Bill Gates in his own blog:
Last year Trevor Mundel, who runs our foundation’s global health work, suggested that I read a book called The Vital Question. I had never heard of the book or its author, a biologist at University College London named Nick Lane. A few months later, I hadn’t just read The Vital Question—I had also ordered Nick’s three other books, read two of them, and arranged to meet him in New York City.
Nick reminds me of writers like Jared Diamond, people who develop a grand theory that explains a lot about the world. He is one of those original thinkers who makes you say: More people should know about this guy’s work.

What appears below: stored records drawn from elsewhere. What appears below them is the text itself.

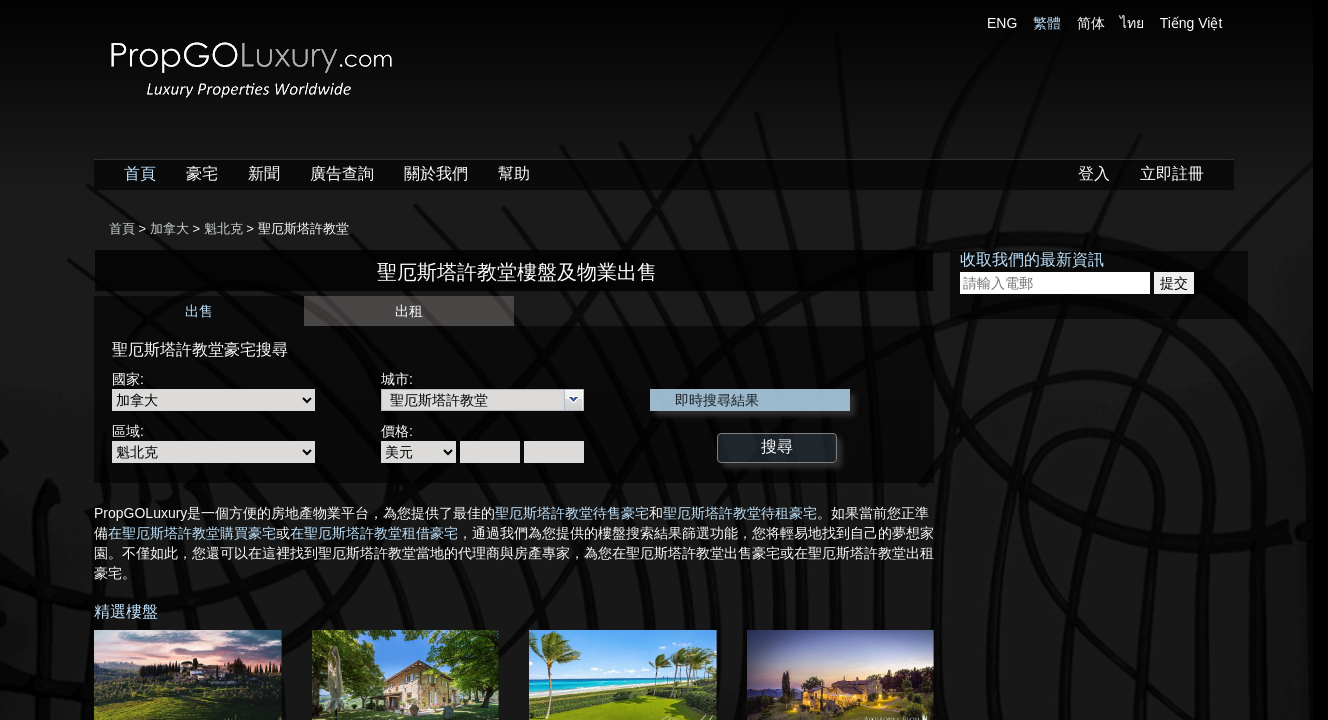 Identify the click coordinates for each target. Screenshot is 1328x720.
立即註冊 (1172, 173)
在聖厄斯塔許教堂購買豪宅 (192, 533)
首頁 (140, 173)
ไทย (1132, 23)
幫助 (514, 173)
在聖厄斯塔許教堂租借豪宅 (374, 533)
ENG (1002, 23)
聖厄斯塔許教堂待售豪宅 (572, 513)
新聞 (264, 173)
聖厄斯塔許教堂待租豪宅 (740, 513)
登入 (1094, 173)
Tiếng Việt (1191, 23)
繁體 (1047, 23)
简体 (1091, 23)
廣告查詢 (342, 173)
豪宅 (202, 173)
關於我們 (436, 173) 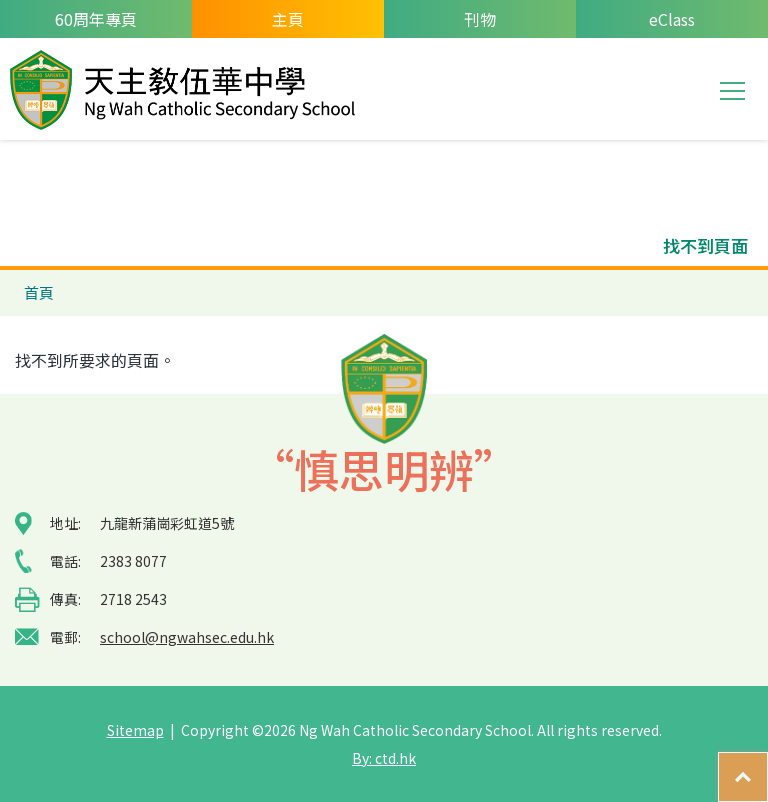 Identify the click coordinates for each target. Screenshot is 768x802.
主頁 (288, 19)
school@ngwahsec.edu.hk (187, 637)
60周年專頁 (96, 19)
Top (767, 767)
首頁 (39, 292)
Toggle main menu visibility (734, 89)
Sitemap (135, 730)
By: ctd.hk (384, 758)
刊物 (480, 19)
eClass (672, 19) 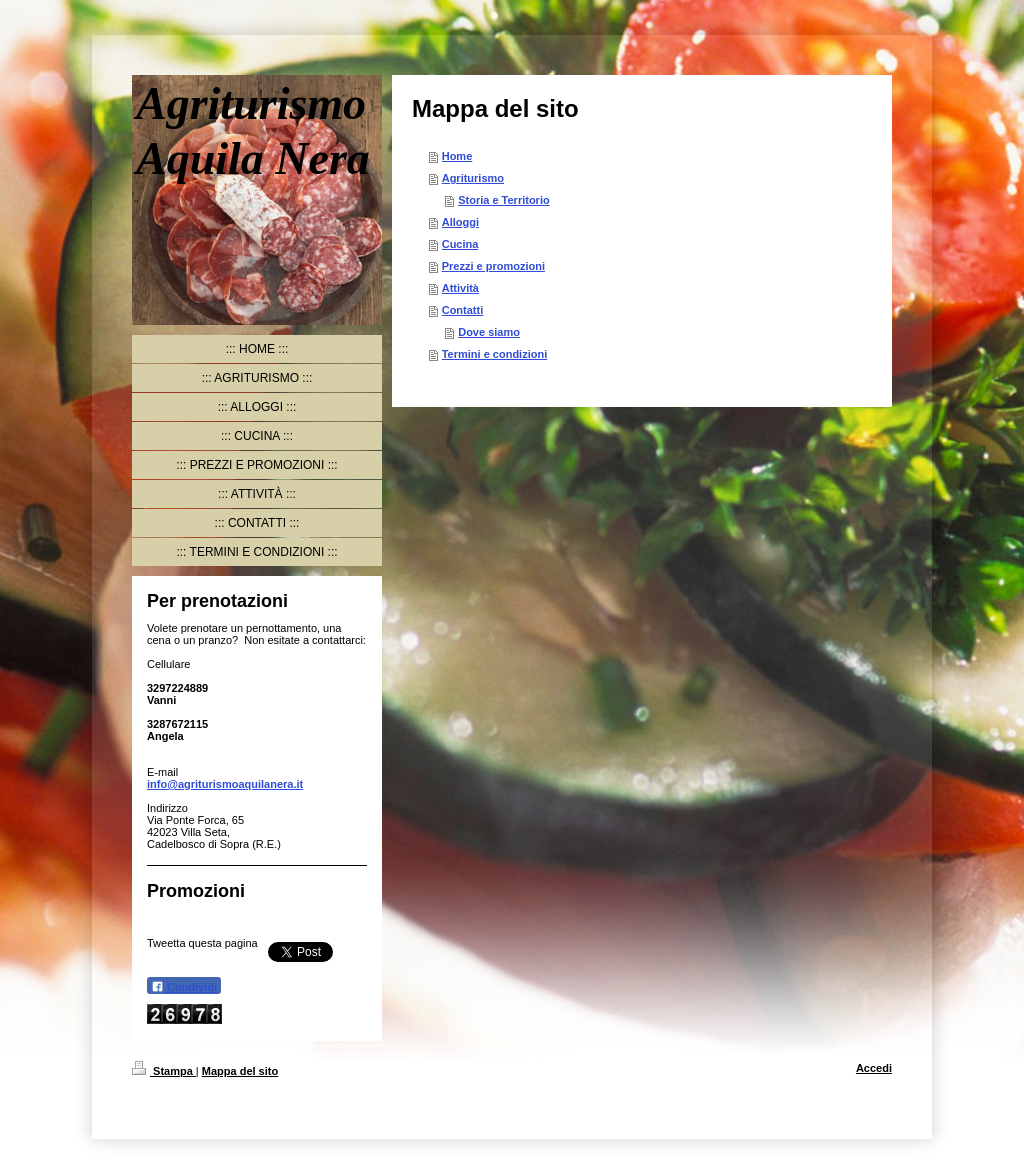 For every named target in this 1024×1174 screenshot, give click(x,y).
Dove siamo (489, 332)
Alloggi (460, 222)
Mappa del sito (240, 1071)
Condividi (184, 986)
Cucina (460, 244)
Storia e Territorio (503, 200)
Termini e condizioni (495, 354)
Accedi (874, 1068)
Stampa (164, 1071)
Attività (460, 288)
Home (457, 156)
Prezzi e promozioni (493, 266)
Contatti (463, 310)
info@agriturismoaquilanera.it (225, 784)
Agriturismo (473, 178)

At its heart, Nick’s work is an attempt to right a scientific wrong by getting people to fully appreciate the role that energy plays in all living things. The Vital Question begins with a bang: “There is a black hole at the heart of biology.” (I wish more science books got off to such a ripping start.) “Bluntly put, we do not know why life is the way it is. All complex life on earth shares a common ancestor, a cell that arose from simple bacterial progenitors on just one occasion in 4 billion years. Was this a freak accident, or did other ‘experiments’ in the evolution of complexity fail?” Why does all complex life—every plant and animal you can see—share certain traits, like getting old and reproducing via sex? Why didn’t different types of complex life evolve? And if there is life on other planets, would it necessarily have these same traits? Or could E.T. reproduce by cloning himself?
Nick argues that we can only start to answer these questions by fully appreciating the role of energy.